Problem to solve: Using the data beneath this instruction, retype only the lines from the one that contains "o acontece em agosto e o jovem já viaja" down to the one that contains "thương mại, lao động, thuế...", both included, exactly as they appear.
== Input material
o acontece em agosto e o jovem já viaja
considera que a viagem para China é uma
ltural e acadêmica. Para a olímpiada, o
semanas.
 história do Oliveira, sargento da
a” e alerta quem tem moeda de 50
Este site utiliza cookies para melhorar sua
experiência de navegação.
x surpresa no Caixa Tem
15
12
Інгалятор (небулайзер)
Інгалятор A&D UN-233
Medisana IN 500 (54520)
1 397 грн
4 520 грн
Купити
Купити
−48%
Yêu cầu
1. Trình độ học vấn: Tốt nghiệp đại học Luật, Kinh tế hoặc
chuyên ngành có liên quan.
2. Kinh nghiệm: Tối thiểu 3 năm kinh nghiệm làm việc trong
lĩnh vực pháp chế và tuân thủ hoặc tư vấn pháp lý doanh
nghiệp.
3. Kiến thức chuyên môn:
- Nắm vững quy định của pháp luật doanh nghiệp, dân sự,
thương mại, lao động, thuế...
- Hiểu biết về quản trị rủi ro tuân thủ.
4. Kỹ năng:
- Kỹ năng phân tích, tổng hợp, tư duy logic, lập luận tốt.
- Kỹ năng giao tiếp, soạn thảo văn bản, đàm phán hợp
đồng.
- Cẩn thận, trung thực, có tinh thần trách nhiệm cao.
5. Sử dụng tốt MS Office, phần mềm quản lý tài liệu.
====
== Input material
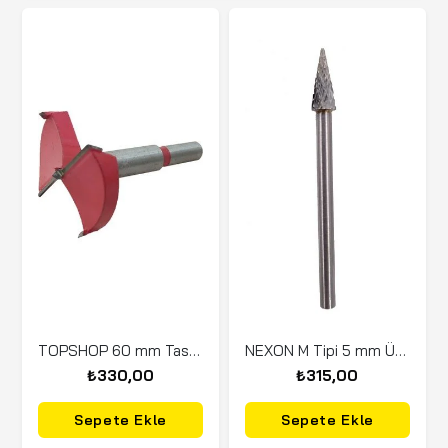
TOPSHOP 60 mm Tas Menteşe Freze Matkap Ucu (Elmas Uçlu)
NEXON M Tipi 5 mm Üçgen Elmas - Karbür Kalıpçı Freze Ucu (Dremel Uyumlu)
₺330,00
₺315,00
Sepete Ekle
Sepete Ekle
====
Exercise output:
o acontece em agosto e o jovem já viaja
considera que a viagem para China é uma
ltural e acadêmica. Para a olímpiada, o
semanas.
 história do Oliveira, sargento da
a” e alerta quem tem moeda de 50
Este site utiliza cookies para melhorar sua
experiência de navegação.
x surpresa no Caixa Tem
15
12
Інгалятор (небулайзер)
Інгалятор A&D UN-233
Medisana IN 500 (54520)
1 397 грн
4 520 грн
Купити
Купити
−48%
Yêu cầu
1. Trình độ học vấn: Tốt nghiệp đại học Luật, Kinh tế hoặc
chuyên ngành có liên quan.
2. Kinh nghiệm: Tối thiểu 3 năm kinh nghiệm làm việc trong
lĩnh vực pháp chế và tuân thủ hoặc tư vấn pháp lý doanh
nghiệp.
3. Kiến thức chuyên môn:
- Nắm vững quy định của pháp luật doanh nghiệp, dân sự,
thương mại, lao động, thuế...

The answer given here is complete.